[Page images and extracted text]
-=-=-=-=-
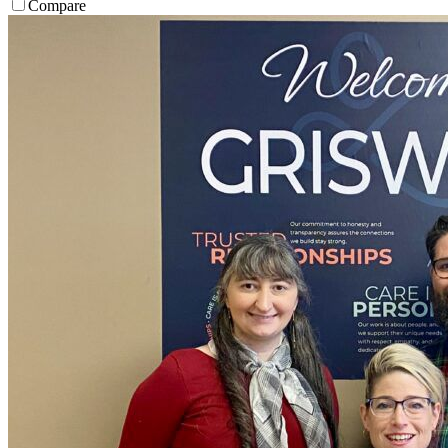
Compare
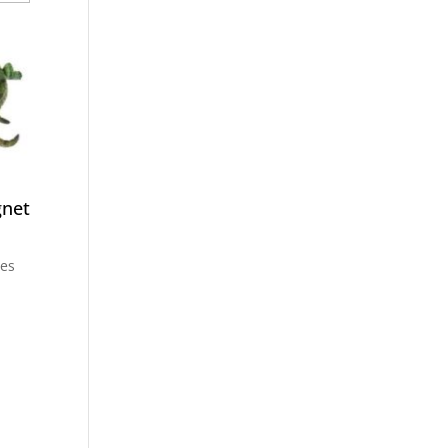
gnet
ces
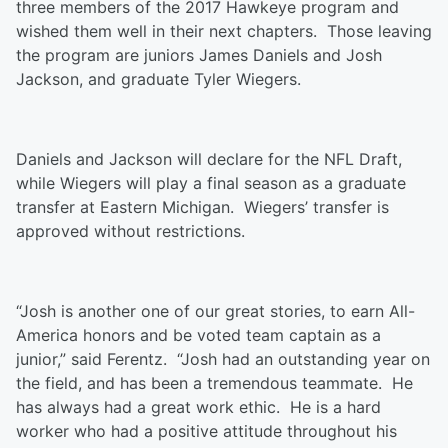
three members of the 2017 Hawkeye program and
wished them well in their next chapters. Those leaving
the program are juniors James Daniels and Josh
Jackson, and graduate Tyler Wiegers.
Daniels and Jackson will declare for the NFL Draft,
while Wiegers will play a final season as a graduate
transfer at Eastern Michigan. Wiegers’ transfer is
approved without restrictions.
“Josh is another one of our great stories, to earn All-
America honors and be voted team captain as a
junior,” said Ferentz. “Josh had an outstanding year on
the field, and has been a tremendous teammate. He
has always had a great work ethic. He is a hard
worker who had a positive attitude throughout his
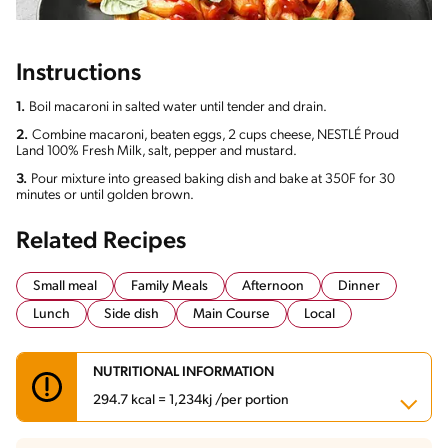
Instructions
1.
Boil macaroni in salted water until tender and drain.
2.
Combine macaroni, beaten eggs, 2 cups cheese, NESTLÉ Proud
Land 100% Fresh Milk, salt, pepper and mustard.
3.
Pour mixture into greased baking dish and bake at 350F for 30
minutes or until golden brown.
Related Recipes
Small meal
Family Meals
Afternoon
Dinner
Lunch
Side dish
Main Course
Local
NUTRITIONAL INFORMATION
294.7 kcal = 1,234kj /per portion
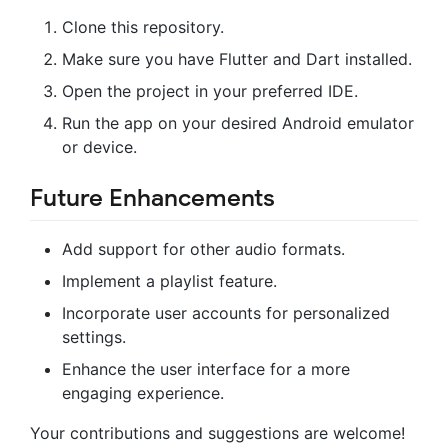
Clone this repository.
Make sure you have Flutter and Dart installed.
Open the project in your preferred IDE.
Run the app on your desired Android emulator
or device.
Future Enhancements
Add support for other audio formats.
Implement a playlist feature.
Incorporate user accounts for personalized
settings.
Enhance the user interface for a more
engaging experience.
Your contributions and suggestions are welcome!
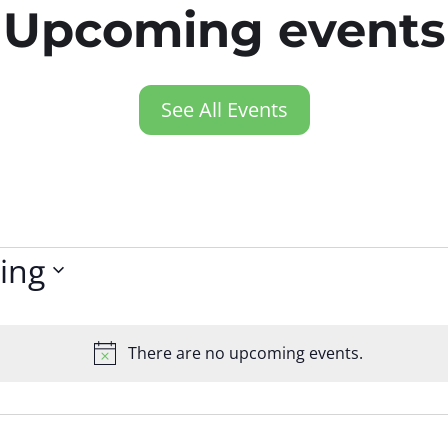
Upcoming events
See All Events
ing
There are no upcoming events.
Notice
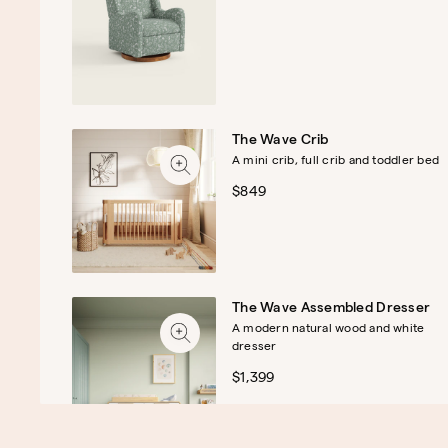
The Wave Crib
A mini crib, full crib and toddler bed
$849
The Wave Assembled Dresser
A modern natural wood and white
dresser
$1,399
-=-=-=-=-
All lines from the start of the entries above through the line containing "is another one" must be transcribed exactly, both ends included, and no picture may be copied.

Compare
gnet
ces
three members of the 2017 Hawkeye program and
wished them well in their next chapters. Those leaving
the program are juniors James Daniels and Josh
Jackson, and graduate Tyler Wiegers.
Daniels and Jackson will declare for the NFL Draft,
while Wiegers will play a final season as a graduate
transfer at Eastern Michigan. Wiegers’ transfer is
approved without restrictions.
“Josh is another one of our great stories, to earn All-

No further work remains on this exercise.